Law Ministry rules in favour of Health Ministry over no-smoking rules, Information and Broadcasting Ministry to follow rules - indiatoday.intoday.in

Rules restricting onscreen smoking scenes - notified by the Ministry of Health - can't be set aside by the Ministry of Information and Broadcasting (I& B).

This has been conveyed by the Law Ministry in response to clarification sought from it, following disagreements between the Health and the Information and Broadcasting ministries over implementation of the rules, which require running of anti-tobacco messages, scrolls and spots in movies with smoking scenes.

The Health Ministry had notified the rules on October 27 under the anti-tobacco Act. Following this, the Information and Broadcasting Ministry issued directives to the Central Board of Film Certification (CBFC) to defer implementation citing "practical difficulties". The matter was then referred to the Law Ministry.

Since the notification has been issued under Section 31 of the Cigarettes and Other Tobacco Products (Prohibition of Advertisement and Regulation of Trade and Commerce, Production, Supply and Distribution) Act 2003, it can only be set aside or stayed by a competent court of law and not by mere administrative instructions or direction, a note by Law Ministry said.
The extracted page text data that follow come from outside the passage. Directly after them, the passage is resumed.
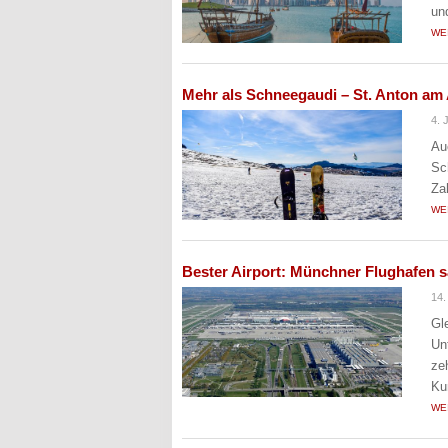
un
WE
Mehr als Schneegaudi – St. Anton am 
4. 
Au
Sc
Za
WE
Bester Airport: Münchner Flughafen 
14.
Gl
Un
ze
Ku
WE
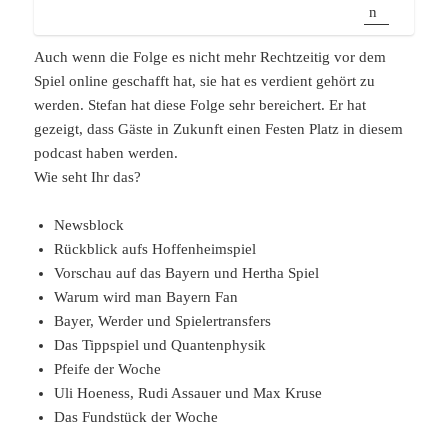
Auch wenn die Folge es nicht mehr Rechtzeitig vor dem
Spiel online geschafft hat, sie hat es verdient gehört zu
werden. Stefan hat diese Folge sehr bereichert. Er hat
gezeigt, dass Gäste in Zukunft einen Festen Platz in diesem
podcast haben werden.
Wie seht Ihr das?
Newsblock
Rückblick aufs Hoffenheimspiel
Vorschau auf das Bayern und Hertha Spiel
Warum wird man Bayern Fan
Bayer, Werder und Spielertransfers
Das Tippspiel und Quantenphysik
Pfeife der Woche
Uli Hoeness, Rudi Assauer und Max Kruse
Das Fundstück der Woche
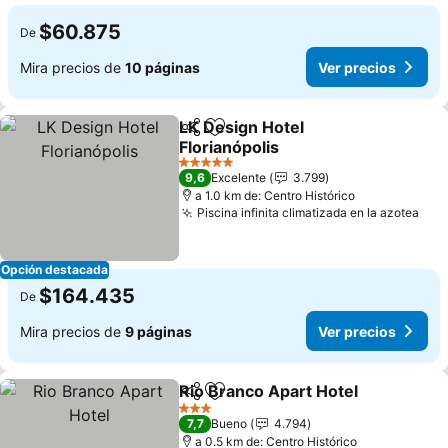
$60.875
De
Mira precios de
10 páginas
Ver precios
LK Design Hotel
Compartir
Agregar a favoritos
Florianópolis
Ver precios
5 Estrellas
9,6
Excelente
3.799
a 1.0 km de: Centro Histórico
Piscina infinita climatizada en la azotea
Ver
Opción destacada
$164.435
De
Mira precios de
9 páginas
Ver precios
Rio Branco Apart Hotel
Compartir
Agregar a favoritos
Ver
3 Estrellas
7,7
Bueno
4.794
a 0.5 km de: Centro Histórico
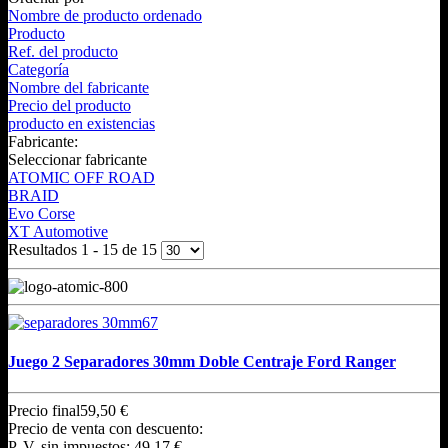
Nombre de producto ordenado
Producto
Ref. del producto
Categoría
Nombre del fabricante
Precio del producto
producto en existencias
Fabricante:
Seleccionar fabricante
ATOMIC OFF ROAD
BRAID
Evo Corse
XT Automotive
Resultados 1 - 15 de 15
Juego 2 Separadores 30mm Doble Centraje Ford Ranger
Precio final
59,50 €
Precio de venta con descuento:
P. V. sin impuestos:
49,17 €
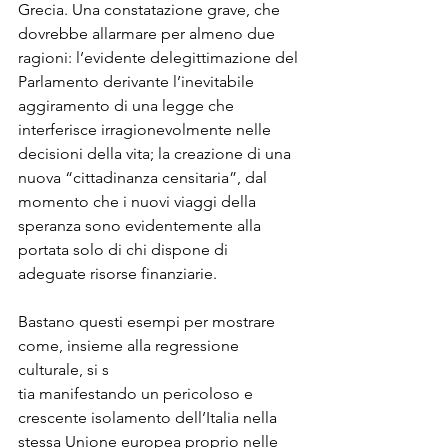
Grecia. Una constatazione grave, che 
dovrebbe allarmare per almeno due 
ragioni: l’evidente delegittimazione del 
Parlamento derivante l’inevitabile 
aggiramento di una legge che 
interferisce irragionevolmente nelle 
decisioni della vita; la creazione di una 
nuova “cittadinanza censitaria”, dal 
momento che i nuovi viaggi della 
speranza sono evidentemente alla 
portata solo di chi dispone di 
adeguate risorse finanziarie.

Bastano questi esempi per mostrare 
come, insieme alla regressione 
culturale, si s

tia manifestando un pericoloso e 
crescente isolamento dell’Italia nella 
stessa Unione europea proprio nelle 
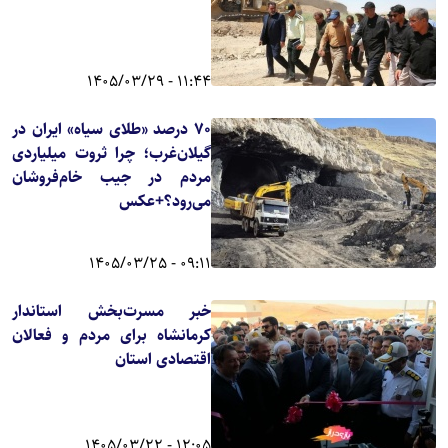
11:44 - 1405/03/29
۷۰ درصد «طلای سیاه» ایران در
گیلان‌غرب؛ چرا ثروت میلیاردی
مردم در جیب خام‌فروشان
می‌رود؟+عکس
09:11 - 1405/03/25
خبر مسرت‌بخش استاندار
کرمانشاه برای مردم و فعالان
اقتصادی استان
12:05 - 1405/03/22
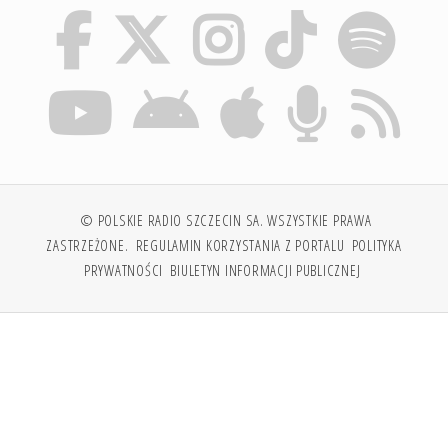
© POLSKIE RADIO SZCZECIN SA. WSZYSTKIE PRAWA
ZASTRZEŻONE.
REGULAMIN KORZYSTANIA Z PORTALU
POLITYKA
PRYWATNOŚCI
BIULETYN INFORMACJI PUBLICZNEJ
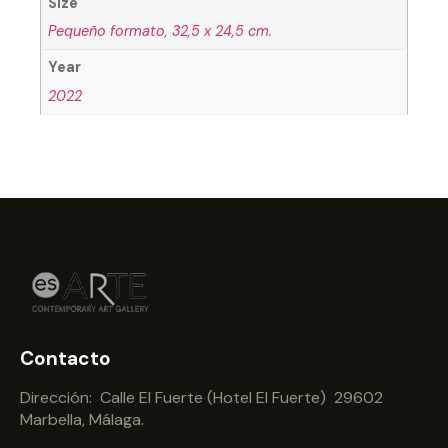
Size
Pequeño formato
,
32,5 x 24,5 cm.
Year
2022
Contacto
Dirección: Calle El Fuerte (Hotel El Fuerte) 29602
Marbella, Málaga.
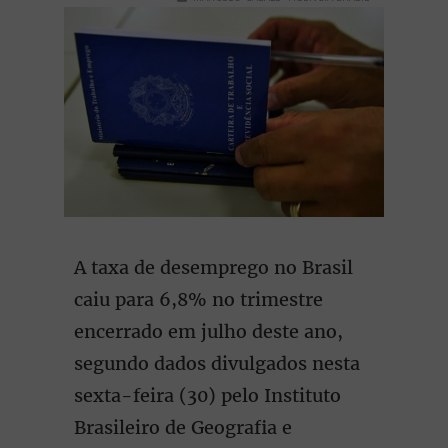
A taxa de desemprego no Brasil
caiu para 6,8% no trimestre
encerrado em julho deste ano,
segundo dados divulgados nesta
sexta-feira (30) pelo Instituto
Brasileiro de Geografia e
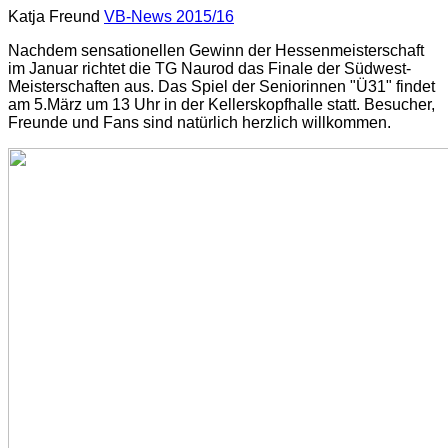
Katja Freund
VB-News 2015/16
Nachdem sensationellen Gewinn der Hessenmeisterschaft
im Januar richtet die TG Naurod das Finale der Südwest-
Meisterschaften aus. Das Spiel der Seniorinnen "Ü31" findet
am 5.März um 13 Uhr in der Kellerskopfhalle statt. Besucher,
Freunde und Fans sind natürlich herzlich willkommen.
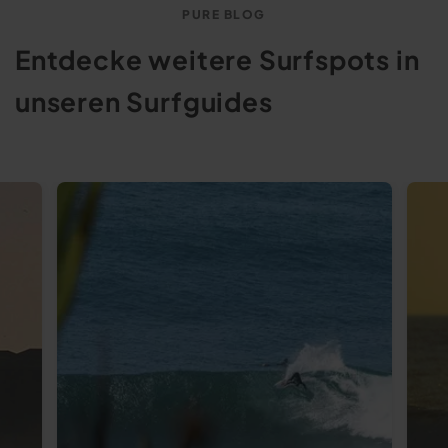
PURE BLOG
Entdecke weitere Surfspots in
unseren Surfguides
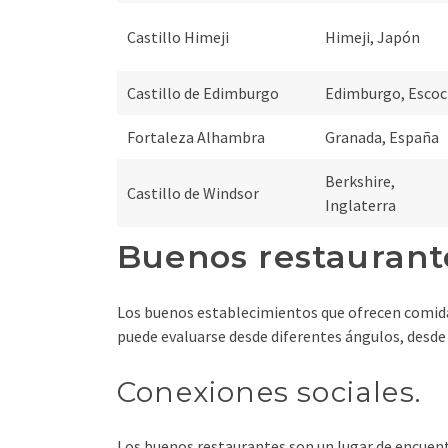
Castillo Himeji
Himeji, Japón
Castillo de Edimburgo
Edimburgo, Escoc
Fortaleza Alhambra
Granada, España
Berkshire,
Castillo de Windsor
Inglaterra
Buenos restaurant
Los buenos establecimientos que ofrecen comida d
puede evaluarse desde diferentes ángulos, desde l
Conexiones sociales.
Los buenos restaurantes son un lugar de encuentr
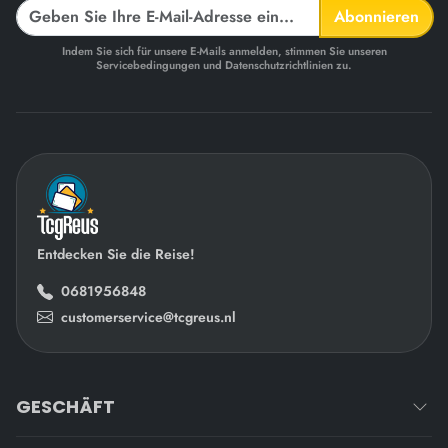
Abonnieren
Indem Sie sich für unsere E-Mails anmelden, stimmen Sie unseren
Servicebedingungen und Datenschutzrichtlinien zu.
Entdecken Sie die Reise!
0681956848
customerservice@tcgreus.nl
GESCHÄFT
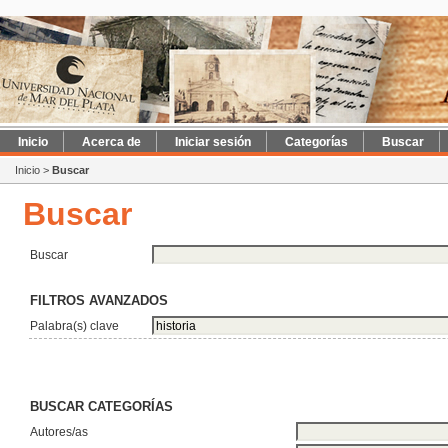
Inicio
Acerca de
Iniciar sesión
Categorías
Buscar
Inicio
>
Buscar
Buscar
Buscar
FILTROS AVANZADOS
Palabra(s) clave
BUSCAR CATEGORÍAS
Autores/as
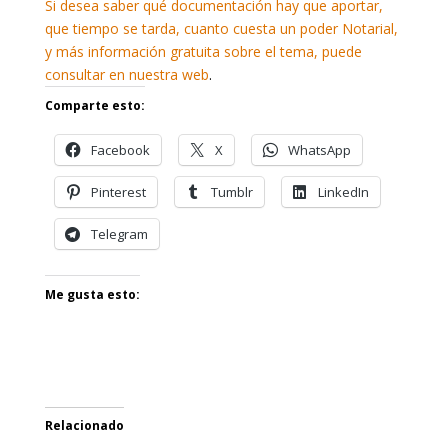
Si desea saber qué documentación hay que aportar,
que tiempo se tarda, cuanto cuesta un poder Notarial,
y más información gratuita sobre el tema, puede
consultar en nuestra web
.
Comparte esto:
Facebook
X
WhatsApp
Pinterest
Tumblr
LinkedIn
Telegram
Me gusta esto:
Relacionado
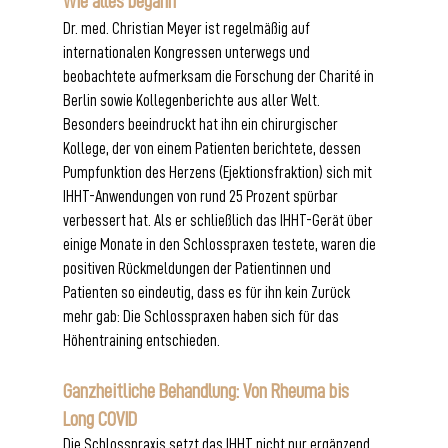
Wie alles begann
Dr. med. Christian Meyer ist regelmäßig auf 
internationalen Kongressen unterwegs und 
beobachtete aufmerksam die Forschung der Charité in 
Berlin sowie Kollegenberichte aus aller Welt. 
Besonders beeindruckt hat ihn ein chirurgischer 
Kollege, der von einem Patienten berichtete, dessen 
Pumpfunktion des Herzens (Ejektionsfraktion) sich mit 
IHHT-Anwendungen von rund 25 Prozent spürbar 
verbessert hat. Als er schließlich das IHHT-Gerät über 
einige Monate in den Schlosspraxen testete, waren die 
positiven Rückmeldungen der Patientinnen und 
Patienten so eindeutig, dass es für ihn kein Zurück 
mehr gab: Die Schlosspraxen haben sich für das 
Höhentraining entschieden. 
Ganzheitliche Behandlung: Von Rheuma bis 
Long COVID
Die Schlosspraxis setzt das IHHT nicht nur ergänzend 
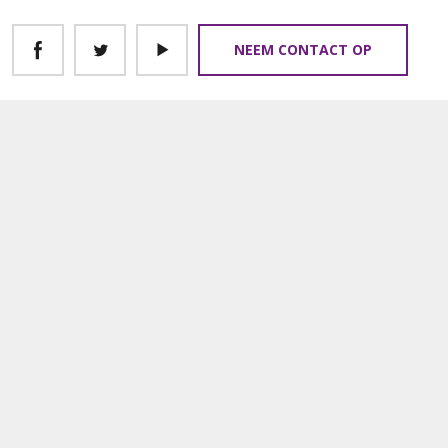
NEEM CONTACT OP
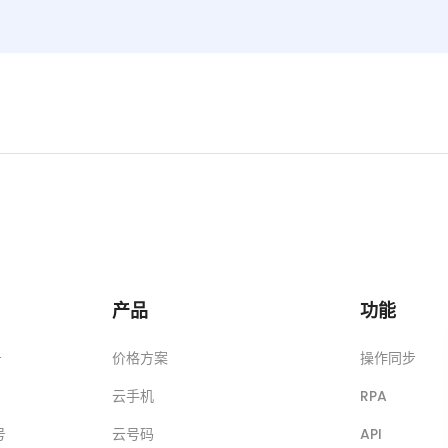
产品
功能
号
价格方案
操作同步
云手机
RPA
号
云号码
API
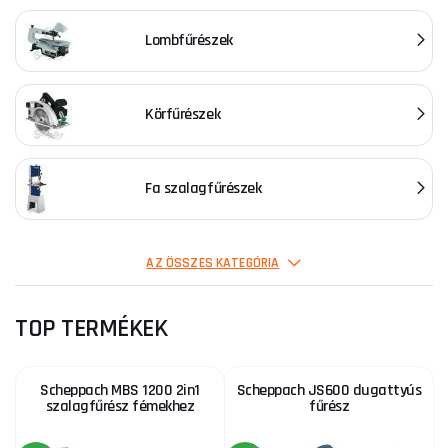
Lombfűrészek
Körfűrészek
Fa szalagfűrészek
Gérvágófűrészek
AZ ÖSSZES KATEGÓRIA
TOP TERMÉKEK
Merülőfűrészek
Scheppach MBS 1200 2in1
Scheppach JS600 dugattyús
szalagfűrész fémekhez
fűrész
Dugattyús fűrészek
The legislation is regarded as 'validly made' and is part of the law of the land until a court decides otherwise. Therefore, all rules are presumed to be valid.

The Health Ministry officials said the two ministries were discussing the matter to reach a solution. The ministry has written to the Ministry of Information and Broadcasting asking it to implement the rules. Health Minister Ghulam Nabi Azad in Parliament said he had also written to CBFC and Advertising Standards Council of India for implementation of the rules and their monitoring.

He said the rules at present were being followed only to a limited extent. The two ministries were trying to minimise practical difficulties faced by the industry to ensure complete implementation of rules.

The two ministries have been at loggerheads over the rules. The Ministry of Information and Broadcasting has been accused of favouring the film industry over the health of people. Earlier, a note sent to the Health Ministry by the Ministry of Information and Broadcasting made it appear that the ministry was never in favour of regulating scenes showing any form of tobacco use in movies.

The Ministry of Information and Broadcasting states that the Health Ministry's decision to come out with a notification was taken despite the I& B ministry's advice to the contrary.